The notion that you can train a guy to go completely on his own in a matter of weeks, is just beyond me. :confused:

Hey my man…

Don’t worry about what other people are doing. Focus on the panes and keep moving forward no matter what. After a while, you pop your head up and notice you have repeat customers you can bang out super duper fast because you know exactly what to expect and you were just here 90 days ago to do the outside only and they like you enough that you have a key to the home.

You feel guilty as you are locking up and realize you just made $120 per hour on this job that used to take you four hours, you can now do in 2.

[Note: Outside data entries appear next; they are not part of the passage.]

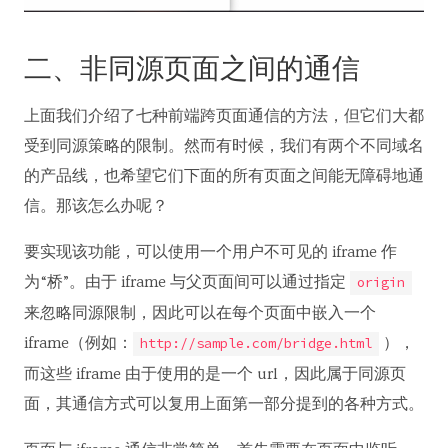
二、非同源页面之间的通信
上面我们介绍了七种前端跨页面通信的方法，但它们大都
受到同源策略的限制。然而有时候，我们有两个不同域名
的产品线，也希望它们下面的所有页面之间能无障碍地通
信。那该怎么办呢？
要实现该功能，可以使用一个用户不可见的 iframe 作
为“桥”。由于 iframe 与父页面间可以通过指定
origin
来忽略同源限制，因此可以在每个页面中嵌入一个
iframe（例如：
），
http://sample.com/bridge.html
而这些 iframe 由于使用的是一个 url，因此属于同源页
面，其通信方式可以复用上面第一部分提到的各种方式。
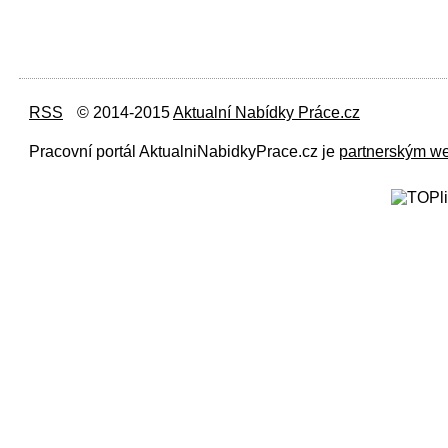
RSS
© 2014-2015
Aktualní Nabídky Práce.cz
Pracovní portál AktualniNabidkyPrace.cz je
partnerským w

You will also realize you have those jobs that pay $40 per hour because of all the ladder stands, landscaping and bushes. Then you realized you underbid the job because your an idiot or for whatever reason. But while your doing that job. Keep in your mind those days in your residential route you bang out $120 per hour. Then learn for next time, and get faster at that house because you were there before and it’s no big deal.

Let’s look at the real hard facts.

My hourly rate is calculated over a yearly average. Not per job. We window cleaners are quick to pat ourselves on the back and talk about $80 per hour averages. I get it. I have a small penis too.

If we are really honest about our hourly rate. We would take the hours paid vs the hours worked or intended business hours. Not for just “the Season” but the entire year.

So. 52 work weeks in a year. Minus 2 Weeks Cancun Time = 50 weeks x 40 hour works = 2,000 hrs per year.

As a one man band with a squeegee and a bucket. You have your busy and your slow but really I average $1800 per week for 42 weeks the rest of the time I sit on my couch and eat Fritos or travel. Let’s be honest here, sometimes I even travel and eat Fritos too.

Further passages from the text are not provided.